Now is the time to buy up all the red plastic hotels you can get your hands on and start jacking up the prices; Ridley Scott will have to house his film crew somewhere while he directs the film version of Monopoly, and you could make bank.
According to interviews, Scott plans to put a futuristic sci-fi spin on the game for the film. One hopes he also plans to carve a compelling narrative out of it, though that seems a lot to hope for from a game based on real estate and road-improvement taxes. (My guess: When a Scottie Dog finds this illicit and dangerous piece of evidence in an abandoned Community Chest, the race is on! As he hops the Pennsylvania Railroad to escape the villainous Horse and Rider, the audience is in for an edge-of-their-seat adventure! MONOPOLY: Get Out of Jail Free, Summer 2010.)
Ridley Scott is a talented director, even if he has yet to surpass the iconic Blade Runner, but for a man who has the clout to direct almost anything, an adaptation of a board game seems a bizarre choice to leap to the top of the list. He confirmed Brave New World only a few months ago; is Aldous Huxley just not as convincing as Mr. Moneybags?

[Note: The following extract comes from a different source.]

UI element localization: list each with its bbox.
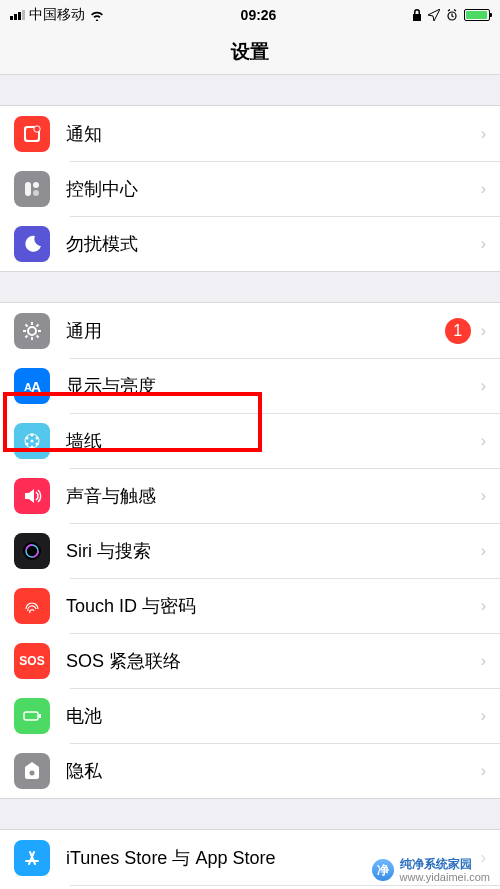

Scott’s narrative obstacles don’t even take into account the intended genre twist; Scott has not tackled science fiction or fantasy since 1985’s Legend (unless you count the fantasy that Orlando Bloom can carry a historical epic). Couldn’t he have at least gone for the imperialist undertones of Parcheesi? Maybe he’s just powered by the need for the Scottie Dog and the Top Hat to finally consummate the star-crossed love that has enthralled players of this character-study pastime for generations.
As the scriptwriting process begins, questions remain. Can Ridley Scott develop a decent sci-fi movie out of a totally non-genre game? Clearly the smash success of Transformers played a role in getting this project greenlit, but is there a big (and nostalgia-ridden) enough audience built in to the game? Is Russell Crowe in negotiations to play the Scottie Dog?
And Ridley: What are you thinking? (Unless you plan to take the money from this movie and stuff a mattress with hundred-dollar bills, in which case I totally condone what you’re thinking.)